O atendimento ao público por parte do pessoal do Centro Integrado de Operações de Segurança Pública (Ciosp) ficou interrompido por mais de quatro horas na manhã deste sábado (5) após uma série de tremores no prédio onde ele fica, no quartel do Comando Geral da Polícia Militar do Rio Grande do Norte, no Tirol.

Por questão de hierarquia, os praças e oficiais da PM e de outros órgãos como Guarda Municipal e do Corpo de Bombeiros, lotados no Ciosp não queriam aparecer, mas confirmaram que em uma semana ocorreram três tremores, o primeiro no dia 28 de outubro, outro em 1º de novembro e às 6h10 deste sábado.

O comandante da PM, coronel Francisco Canindé de Araújo, não quis se pronunciar sobre o assunto porque, embora o Ciosp esteja sediado no QG da corporação por questão operacional, é uma unidade subordinada à Secretaria Estadual de Segurança Pública e Defesa Social (Sesed).


Araújo Silva afirmou, porém, que o que está ocorrendo "deve-se a acomodação do terreno" por causa das obras que são realizadas e já se arrastam há algum tempo na Cidade da Criança.

As obras na antiga Lagoa de Manoel Felipe e por onde são escoadas águas para o Canal do Baldo, tinham comprometido, anteriormente, a estrutura do prédio onde funcionava a Banda de Música da Polícia Militar, a ponto de ruir uma parte das paredes.

O secretário-adjunto de Segurança Pública e Defesa Social, Clidenor da Silva Júnior, informou que na tarde deste sábado engenheiros do Conselho Regional de Arquitetura, Engenharia e Agronomia (Crea-RN) vão ao Ciosp averiguar se os tremores estariam relacionados às obras da Cidade da Criança.

"O terreno lá é muito arenoso e se acomoda rapidamente", disse ele, que dependendo do relatório do Crea cogita de pedir a interrupção das obras ao lado do QG da PM.

Alguns servidores do Ciosp diziam que existem rachaduras no prédio, mas o coordenador do Ciosp, major Carlos Cléber Macedo, disse que algumas rachaduras já existiam antes e que elas são do revestimento da parede, justamente na fissuras tecnicamente previstas para a dilatação da estrutura ocasionada pela temperatura.

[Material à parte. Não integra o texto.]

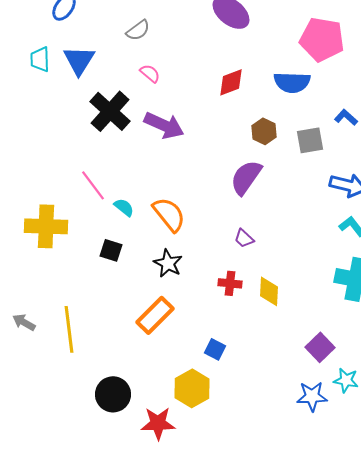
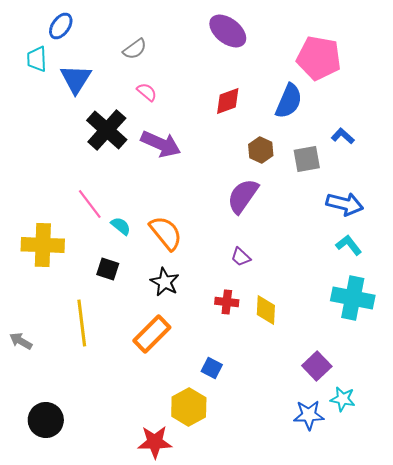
cyan trapezoid: (40, 59) -> (37, 59), moved
blue semicircle: (292, 82) -> (289, 101), turned -69
yellow line: (69, 329) -> (82, 323), moved
black circle: (113, 394) -> (46, 420), moved

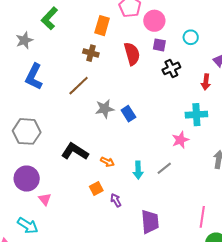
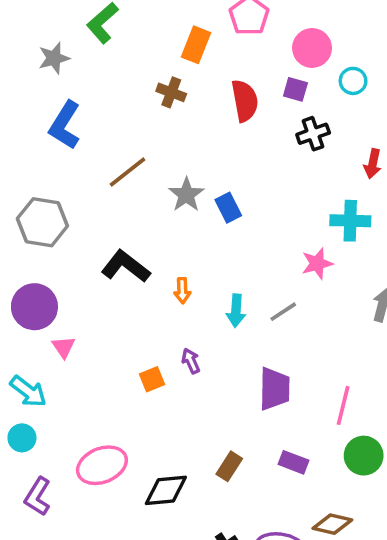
pink circle: (154, 21) -> (312, 48), moved
brown line: (79, 86) -> (128, 172), moved
gray star: (105, 109) -> (186, 195), turned -30
orange arrow: (107, 162) -> (182, 291), turned 56
orange square: (96, 188) -> (152, 379), moved
purple trapezoid: (150, 222) -> (274, 389), moved

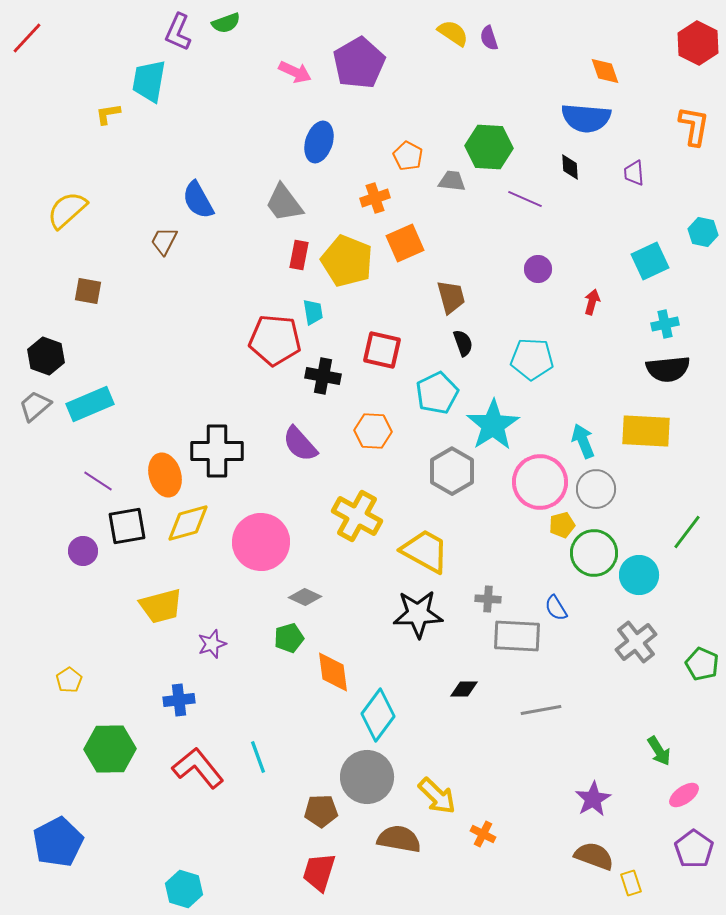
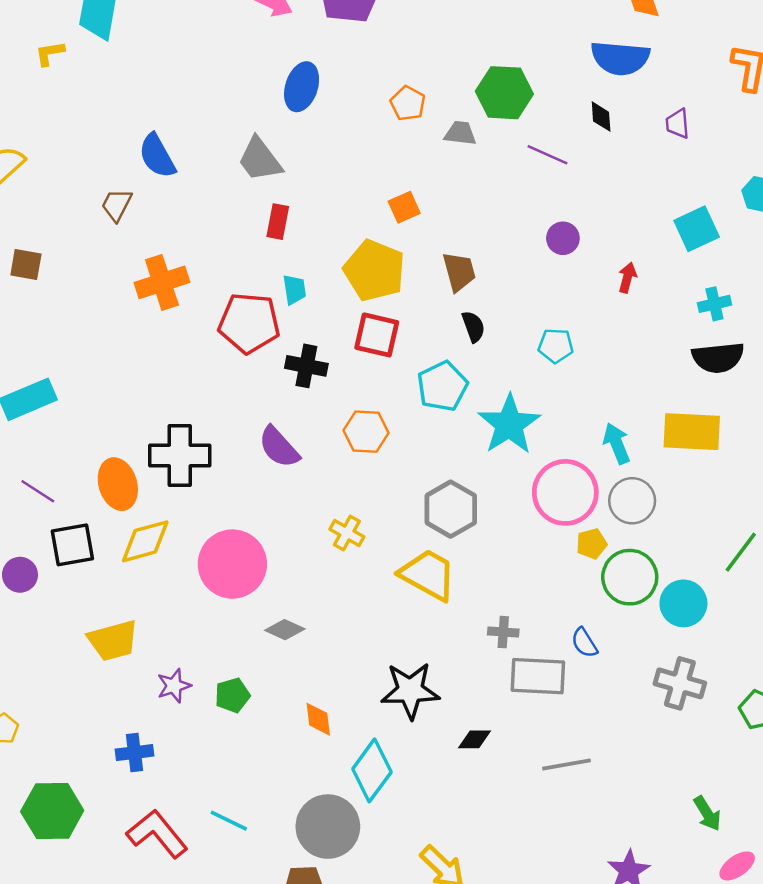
orange cross: (375, 198) -> (162, 282), moved, size x1.5
orange square: (405, 243) -> (404, 207), size x0.7
yellow pentagon: (347, 261) -> (374, 270), moved
cyan pentagon: (532, 359) -> (556, 346), size x0.7
gray hexagon: (452, 471) -> (451, 509), moved
yellow cross: (357, 516) -> (347, 533), size x0.6
black star: (418, 614) -> (410, 691), moved
green pentagon: (289, 638) -> (232, 695), moved
gray cross: (636, 642) -> (680, 683), turned -36
orange diamond: (333, 672) -> (318, 719), size x0.7
cyan line: (258, 757) -> (229, 821), turned -44
gray circle: (367, 777) -> (328, 827), moved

A TRIBUNA DO NORTE não teve acesso à área interna do prédio, mas alguns funcionários do Ciosp afirmavam que em alguns pontos os ferros estão à mostra.

"A gente não pode prestar um serviço de segurança, correndo também risco de segurança", chegou a dizer um praça, a respeito dos tremores que ocorrem nos horários noturnos e vespertino.

O tenente do Corpo de Bombeiros Carlos Henrique da Silva Oliveira este no Ciosp e a informação preliminar, que ele tinha pela manhã, era de que o tremor das 6h10 foi provocado por uma máquina compactadora que estava trabalhando nas obras da Cidade da Criança.

TRIBUNA DO NORTE

2 comentários:

  1. Quero informar que trabalho no Ciosp, e vejo que a cada dia o prédio treme e consequentemente as rachaduras aumentam cada vez mais.

    Outra coisa, trabalhei a noite inteira da Sexta para o Sábado e confesso que no horário entre às 06:00hs e 07:00hs da manhão não havia nenhuma máquina(trator) trabalhando na obra da Cidade da Criança.Ou seja, o que quero dizer com isso?
    É que o tenente do Corpo de Bombeiros fez uma afirmação sem fundamentos, pelo fato de afirmar que os tremores foi em virtude de uma máquina está trabalhando naquele horário(06:10hs).Coisa que não aconteceu.Até porque, se eu não me engano, o trabalho da obra inicia-se às 07:00hs.
    Nós que trabalhamos no Ciosp queremos uma atitude por parte dos administradorese não falta de transparência.Pois eles fazem maqueagem.Como por exemplo: constantemente colocam massa corrida nas rachaduras para que a imprensa não veja as rachaduras no prédio.
    Fica aí o apelo junto ao ministério público!!!.